··· Information given

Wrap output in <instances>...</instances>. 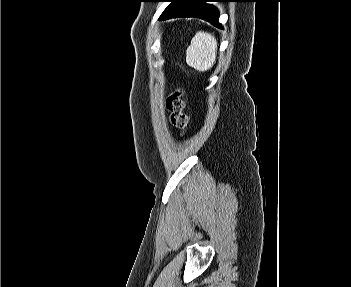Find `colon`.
Masks as SVG:
<instances>
[{"label": "colon", "instance_id": "5ec220e1", "mask_svg": "<svg viewBox=\"0 0 351 287\" xmlns=\"http://www.w3.org/2000/svg\"><path fill=\"white\" fill-rule=\"evenodd\" d=\"M185 92L181 89L174 90L166 101L170 113V121L173 127L183 132L188 123V116L185 112Z\"/></svg>", "mask_w": 351, "mask_h": 287}]
</instances>
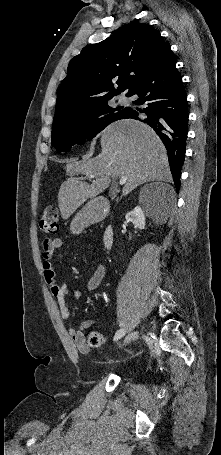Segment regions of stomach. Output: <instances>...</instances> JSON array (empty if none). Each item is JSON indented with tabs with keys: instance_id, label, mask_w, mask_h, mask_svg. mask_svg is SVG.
I'll use <instances>...</instances> for the list:
<instances>
[{
	"instance_id": "stomach-1",
	"label": "stomach",
	"mask_w": 221,
	"mask_h": 455,
	"mask_svg": "<svg viewBox=\"0 0 221 455\" xmlns=\"http://www.w3.org/2000/svg\"><path fill=\"white\" fill-rule=\"evenodd\" d=\"M100 214L98 200L88 202L82 210H80L70 223V230L74 234H79L82 230L96 221Z\"/></svg>"
}]
</instances>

······

The expected answer is an exact copy of the lines from the one containing "Segment regions of" through the last line of the entries above, both included, without pictures.

# Expected answer:
Segment regions of stomach. Output: <instances>...</instances> JSON array (empty if none). Each item is JSON indented with tabs with keys: instance_id, label, mask_w, mask_h, mask_svg. mask_svg is SVG.
I'll use <instances>...</instances> for the list:
<instances>
[{
	"instance_id": "stomach-1",
	"label": "stomach",
	"mask_w": 221,
	"mask_h": 455,
	"mask_svg": "<svg viewBox=\"0 0 221 455\" xmlns=\"http://www.w3.org/2000/svg\"><path fill=\"white\" fill-rule=\"evenodd\" d=\"M100 214L98 200L88 202L82 210H80L70 223V230L74 234H79L82 230L96 221Z\"/></svg>"
}]
</instances>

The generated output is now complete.